If reports take too long to produce, invoices are delayed, stock is unclear or managers cannot see job profitability, the problem may not be the numbers.

It may be the process behind them.

What should the monthly finance meeting agenda look like?

A simple agenda could look like this:

  1. What changed since last month?
  2. What do the management accounts show?
  3. What is the current cash position?
  4. What cash is expected in and out?
  5. What VAT, PAYE, payroll or tax payments are due?
  6. Which customers owe money?
  7. Are margins improving or weakening?
  8. Are overheads under control?
  9. What does the sales pipeline mean for cash and capacity?
  10. What decisions need to be made?
  11. What actions are agreed before next month?

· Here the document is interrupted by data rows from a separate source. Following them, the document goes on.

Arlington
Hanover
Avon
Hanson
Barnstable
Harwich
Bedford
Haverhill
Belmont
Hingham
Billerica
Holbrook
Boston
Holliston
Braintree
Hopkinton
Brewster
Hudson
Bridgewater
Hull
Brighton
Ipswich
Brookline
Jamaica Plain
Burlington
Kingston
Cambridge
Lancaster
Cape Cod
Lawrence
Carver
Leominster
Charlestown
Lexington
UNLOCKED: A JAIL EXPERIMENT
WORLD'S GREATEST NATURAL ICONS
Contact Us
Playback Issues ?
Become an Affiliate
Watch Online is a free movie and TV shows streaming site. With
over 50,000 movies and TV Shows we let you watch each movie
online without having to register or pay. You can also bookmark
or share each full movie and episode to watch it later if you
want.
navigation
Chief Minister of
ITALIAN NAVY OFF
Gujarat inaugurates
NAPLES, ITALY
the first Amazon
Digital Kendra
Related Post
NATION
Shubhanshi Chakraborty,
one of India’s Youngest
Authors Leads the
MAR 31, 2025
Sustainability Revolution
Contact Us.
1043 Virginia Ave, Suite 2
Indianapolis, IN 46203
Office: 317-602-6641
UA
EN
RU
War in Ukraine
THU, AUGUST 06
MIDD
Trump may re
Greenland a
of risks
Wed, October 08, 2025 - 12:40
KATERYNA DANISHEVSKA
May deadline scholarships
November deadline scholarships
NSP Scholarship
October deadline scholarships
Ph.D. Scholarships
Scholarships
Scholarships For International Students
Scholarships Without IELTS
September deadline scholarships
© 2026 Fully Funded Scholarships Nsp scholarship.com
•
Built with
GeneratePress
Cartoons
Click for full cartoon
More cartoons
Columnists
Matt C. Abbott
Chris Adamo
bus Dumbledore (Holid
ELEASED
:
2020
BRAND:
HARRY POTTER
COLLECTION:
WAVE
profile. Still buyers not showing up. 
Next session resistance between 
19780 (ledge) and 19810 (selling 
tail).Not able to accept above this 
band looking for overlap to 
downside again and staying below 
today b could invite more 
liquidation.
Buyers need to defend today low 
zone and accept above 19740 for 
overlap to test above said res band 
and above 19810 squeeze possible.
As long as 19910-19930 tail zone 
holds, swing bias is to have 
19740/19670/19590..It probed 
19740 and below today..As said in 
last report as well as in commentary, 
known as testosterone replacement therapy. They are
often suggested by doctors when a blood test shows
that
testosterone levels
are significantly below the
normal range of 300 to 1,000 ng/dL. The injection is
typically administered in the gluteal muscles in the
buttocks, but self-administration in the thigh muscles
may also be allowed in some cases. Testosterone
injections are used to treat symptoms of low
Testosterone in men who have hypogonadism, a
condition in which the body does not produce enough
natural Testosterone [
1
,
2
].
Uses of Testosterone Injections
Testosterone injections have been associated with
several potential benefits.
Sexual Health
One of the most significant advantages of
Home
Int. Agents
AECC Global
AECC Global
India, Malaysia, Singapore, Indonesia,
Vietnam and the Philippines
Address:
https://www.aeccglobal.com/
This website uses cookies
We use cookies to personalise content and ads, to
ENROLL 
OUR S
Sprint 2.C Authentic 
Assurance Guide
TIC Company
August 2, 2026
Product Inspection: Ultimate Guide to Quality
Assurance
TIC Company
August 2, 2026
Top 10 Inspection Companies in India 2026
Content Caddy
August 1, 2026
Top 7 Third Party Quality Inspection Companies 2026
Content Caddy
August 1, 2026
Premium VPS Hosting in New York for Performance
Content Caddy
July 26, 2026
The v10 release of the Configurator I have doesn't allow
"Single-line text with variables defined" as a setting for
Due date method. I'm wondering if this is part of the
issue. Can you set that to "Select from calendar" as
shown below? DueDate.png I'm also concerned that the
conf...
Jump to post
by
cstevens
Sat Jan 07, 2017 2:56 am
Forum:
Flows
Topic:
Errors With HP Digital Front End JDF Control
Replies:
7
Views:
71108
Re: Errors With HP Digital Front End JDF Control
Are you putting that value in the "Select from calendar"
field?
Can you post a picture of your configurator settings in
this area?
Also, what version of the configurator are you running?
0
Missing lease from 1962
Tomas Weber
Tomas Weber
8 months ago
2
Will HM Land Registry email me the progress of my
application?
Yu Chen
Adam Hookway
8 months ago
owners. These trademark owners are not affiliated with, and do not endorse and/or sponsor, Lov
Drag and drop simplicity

This structure keeps the meeting practical. It also stops finance becoming something that only gets attention when there is a problem.

For owners who feel buried in detail, the first step is not to build a complex reporting pack. It is to create a steady monthly rhythm.

Start with the basics.

Then improve it.

Conclusion

A monthly finance meeting should help us understand the business clearly enough to make better decisions.

That means looking at cashflow, VAT, payroll, debtors, margins, profit, overheads, pipeline and forecasts together. It also means being honest about what the numbers are telling us.


Are we setting aside tax?

Are we making enough profit?

Are people costs under control?

Are customers paying quickly enough?

Are we growing in a way the business can actually support?

These are not abstract finance questions. They affect payroll, pricing, recruitment, supplier payments, owner drawings, customer terms and long-term resilience.

If your monthly finance meeting gives you clarity, action and control, it is doing its job. If it only gives you reports, it needs sharpening.

For support with building a clearer structure around your numbers, planning and decisions, you can get in touch with CH4B.

FAQs

What is the difference between management accounts and a monthly finance meeting?

Management accounts show the financial position. A monthly finance meeting explains what the numbers mean and what action should be taken. The accounts are the starting point, not the outcome.

Should we review sales pipeline in a finance meeting?

Yes. Pipeline affects future cashflow, capacity and hiring decisions. A strong pipeline is useful, but only if the work is profitable, deliverable and likely to convert within the forecast period.

What should we do if the numbers are not accurate enough?

Start with the best available information and improve the process. Late bookkeeping, missing invoices or unclear payroll reports should become actions from the meeting. Perfect information is helpful, but timely information is often more useful.

Can a small business hold a finance meeting without a finance director?

Yes. Many SMEs do not have a finance director. The owner, bookkeeper, accountant or advisor can still review the key areas monthly. The structure matters more than the job title.

When should we get outside support for finance meetings?

Outside support helps when the owner does not have clear reports, cashflow feels unpredictable, margins are unclear, or decisions are being made too late. A second pair of experienced eyes can bring structure and calm.